In 1979, the Soviet Union invaded Afghanistan, sending thousands of refugees fleeing into Pakistan. The fleeing Afghanis brought with them a flood of rug designs and rug techniques and Afhgan area rugs. Those rugs have become a staple on the international Oriental rug market.
Afghan rugs are a deceptively simple categorization of a number of very distinct weaving styles that incorporate different colors, weaving techniques and styles. The Afghan rugs that make their way to the United States are often the product of displaced refugees working in Pakistan and Iran, or slowly sifting their way back into Afghanistan. Like any other art, those who create it are influenced by the things that they see and hear around them, including the rug designs being created by other artists in their area.
Traditional Afghan area rugs are created in tribal patterns that have been handed down from generation to generation. While we refer to them as Afghan ‘rugs’, many serve other purposes than carpeting. An ‘engsi’, for instance, is an Afghan rug that’s meant to serve as a cover over the entrance of a tent door. Along with the engsi, a young Afghani girl might also have woven a ‘kapunuk’, a shaped Afghan rug that is designed to fit over and around the door to the tent. Hand-woven bag fronts and decorated woven bands for use in ornamenting walls of tents are also common, and commonly sold here as ‘Afghan rugs’.
For many Afghani women, widowed by the ongoing wars that have ravaged Afghanistan, weaving rugs is one of the few sources of income available. Many labor for up to a year on a single hand-knotted Afghan rug – or create smaller pieces to sell at bazaar or to foreigners who come to markets.
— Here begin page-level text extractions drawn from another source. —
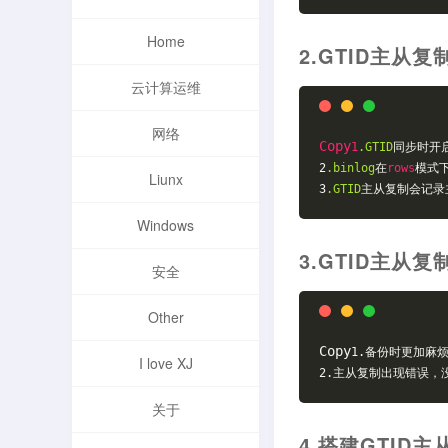
Home
2.GTID主从
云计算运维
网络
Copy
1
.GTID
同步时开
2
.binlog
在
rows
模式
Liunx
3
.GTID
主从复制会记录
Windows
3.GTID主从
安全
Other
Copy
1.备份时更加麻
I love XJ
2.主从复制出现错误，
关于
4.搭建GTID主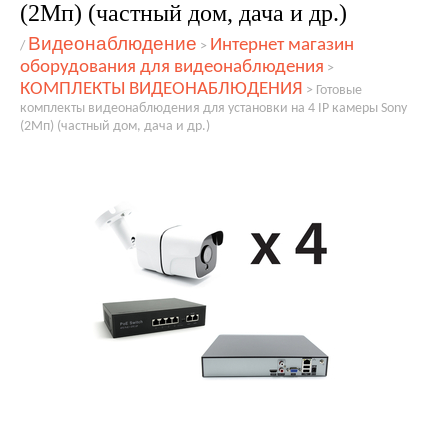
(2Мп) (частный дом, дача и др.)
Видеонаблюдение
Интернет магазин
/
>
оборудования для видеонаблюдения
>
КОМПЛЕКТЫ ВИДЕОНАБЛЮДЕНИЯ
>
Готовые
комплекты видеонаблюдения для установки на 4 IP камеры Sony
(2Мп) (частный дом, дача и др.)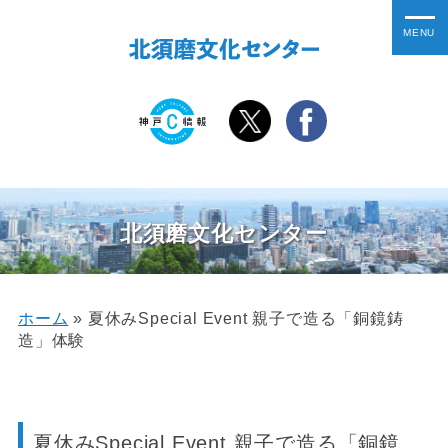
北須磨文化センター
ホーム
»
夏休みSpecial Event 親子で造る「銅鏡鋳
造」体験
夏休みSpecial Event 親子で造る「銅鏡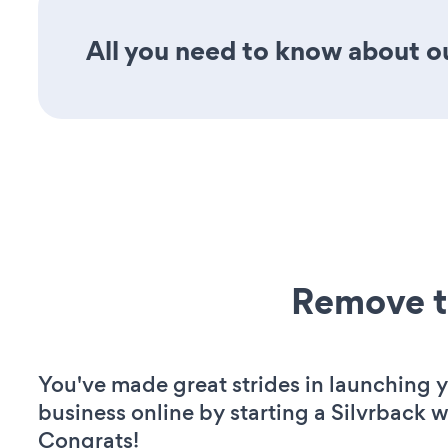
All you need to know about ou
Remove t
You've made great strides in launching 
business online by starting a Silvrback w
Congrats!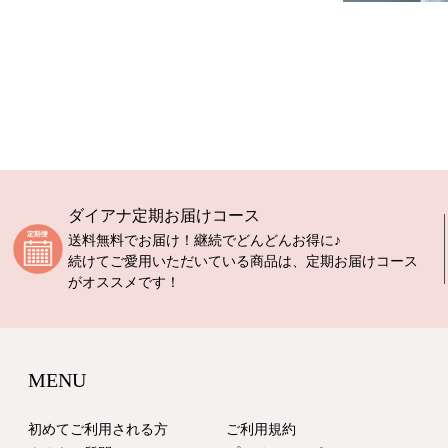
ダイアナ定期お届けコース
送料無料でお届け！継続でどんどんお得に♪
続けてご愛用いただいている商品は、定期お届けコース
がオススメです！
MENU
初めてご利用される方
ご利用規約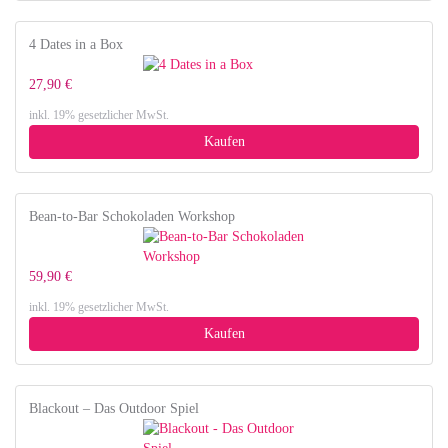
4 Dates in a Box
27,90 €
inkl. 19% gesetzlicher MwSt.
Kaufen
Bean-to-Bar Schokoladen Workshop
59,90 €
inkl. 19% gesetzlicher MwSt.
Kaufen
Blackout – Das Outdoor Spiel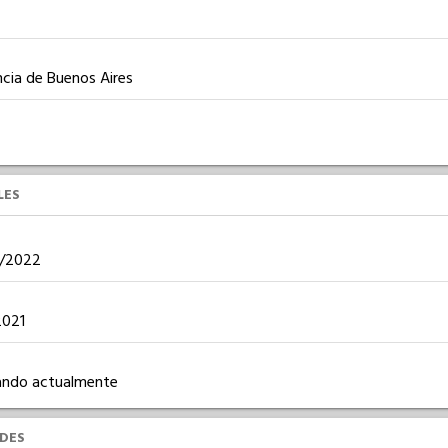
ncia de Buenos Aires
LES
12/2022
/2021
ajando actualmente
UDES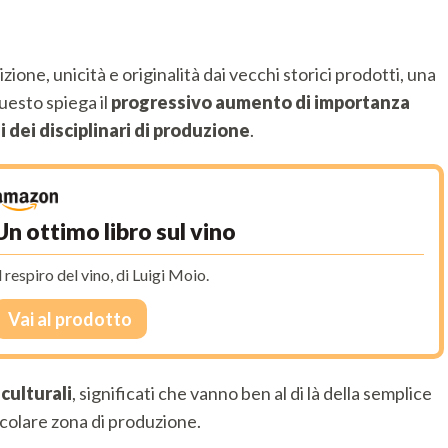
izione, unicità e originalità dai vecchi storici prodotti, una
uesto spiega il
progressivo aumento di importanza
i dei disciplinari di produzione
.
Un ottimo libro sul vino
l respiro del vino, di Luigi Moio.
Vai al prodotto
culturali
, significati che vanno ben al di là della semplice
colare zona di produzione.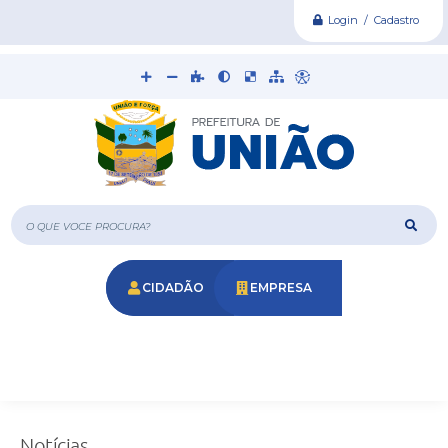
Login / Cadastro
O que voce procura?
CIDADÃO
EMPRESA
Notícias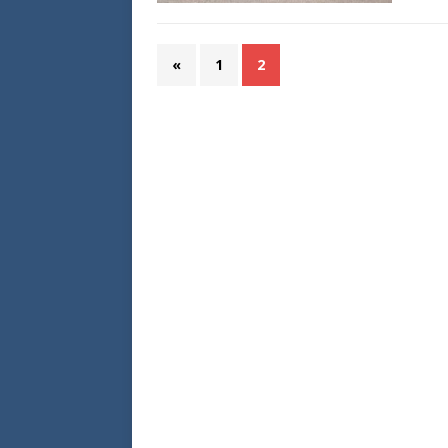
«
1
2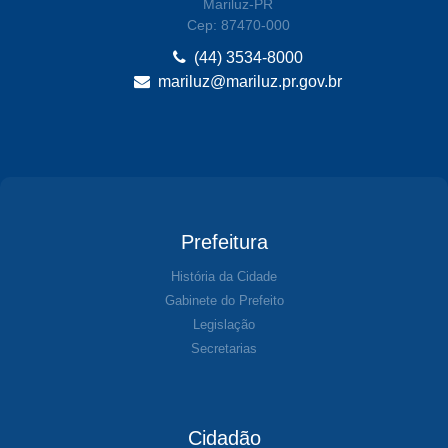
Mariluz-PR
Cep: 87470-000
(44) 3534-8000
mariluz@mariluz.pr.gov.br
Prefeitura
História da Cidade
Gabinete do Prefeito
Legislação
Secretarias
Cidadão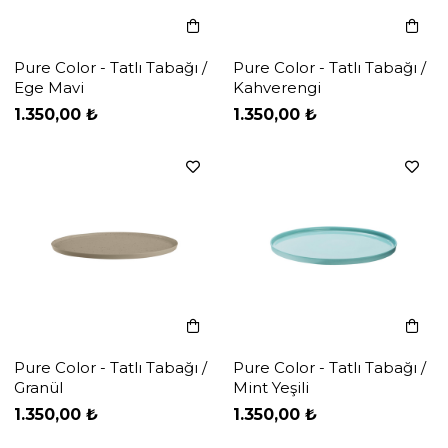
Pure Color - Tatlı Tabağı /
Pure Color - Tatlı Tabağı /
Ege Mavi
Kahverengi
‹
‹
›
›
1.350,00 ₺
1.350,00 ₺
Pure Color - Tatlı Tabağı /
Pure Color - Tatlı Tabağı /
Granül
Mint Yeşili
‹
‹
›
›
1.350,00 ₺
1.350,00 ₺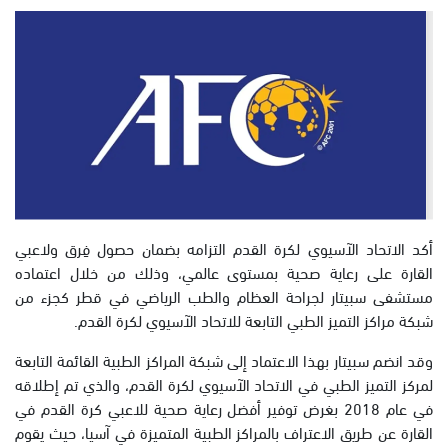
أكد الاتحاد الآسيوي لكرة القدم التزامه بضمان حصول فِرق ولاعبي
القارة على رعاية صحية بمستوى عالمي، وذلك من خلال اعتماده
مستشفى سبيتار لجراحة العظام والطب الرياضي في قطر كجزء من
شبكة مراكز التميز الطبي التابعة للاتحاد الآسيوي لكرة القدم.
وقد انضم سبيتار بهذا الاعتماد إلى شبكة المراكز الطبية القائمة التابعة
لمركز التميز الطبي في الاتحاد الآسيوي لكرة القدم، والذي تم إطلاقه
في عام 2018 بغرض توفير أفضل رعاية صحية للاعبي كرة القدم في
القارة عن طريق الاعتراف بالمراكز الطبية المتميزة في آسيا، حيث يقوم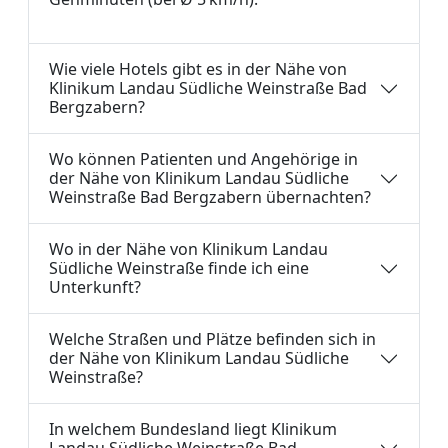
Wie viele Hotels gibt es in der Nähe von
Klinikum Landau Südliche Weinstraße Bad
Bergzabern?
Wo können Patienten und Angehörige in
der Nähe von Klinikum Landau Südliche
Weinstraße Bad Bergzabern übernachten?
Wo in der Nähe von Klinikum Landau
Südliche Weinstraße finde ich eine
Unterkunft?
Welche Straßen und Plätze befinden sich in
der Nähe von Klinikum Landau Südliche
Weinstraße?
In welchem Bundesland liegt Klinikum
Far too often, the price paid for their work is negligible – but the Afghan rugs that they sell are resold for thousands on the open market.
Chicago philanthropist Connie Duckworth traveled to Afghanistan several years ago, and what she saw there ‘touched my heart’, she says. Upon her return, Duckworth founded Arzu, Inc., a Chicago based non-profit organization whose mission is to educate and help Afghani women through the purchase and resale of Afghan rugs. In the process, the organization funds schools and literacy programs and supports female rug weavers with quality materials and a market that pays fair value for their work.
Arzu means ‘hope’ in Dari, the main language in Afghanistan, and that is what Duckworth is spreading among the returning refugees in the war-torn land. Arzu pays Afghan rugs exporters to supply the finest materials available to women who join the program – yarns and dyes as well as traditional Afghan rug patterns. In return for their participation, the women agree to attend a literacy program and to send their children to school – particularly their daughters. When each Afghan rug is completed, Arzu pays one half the expected market price of the rug to the woman up front, then sells the rugs at charity auctions. The rest of the proceeds for the sales of the Afghan rugs funds literacy efforts.
A recent auction sold 13 handmade Afghan rugs and netted $43,000 that will be used to educational and health services for the families who are part of the project. Arzu is an example of grass roots charity at its best, building on the strengths of a people to mend and strengthen its weaknesses. With 120 families enrolled in the program already, Duckworth hopes that their success will spur others to join, and looks forward to the day when her efforts pay off in helping to rebuild Afghanistan, one Afghan rug at a time.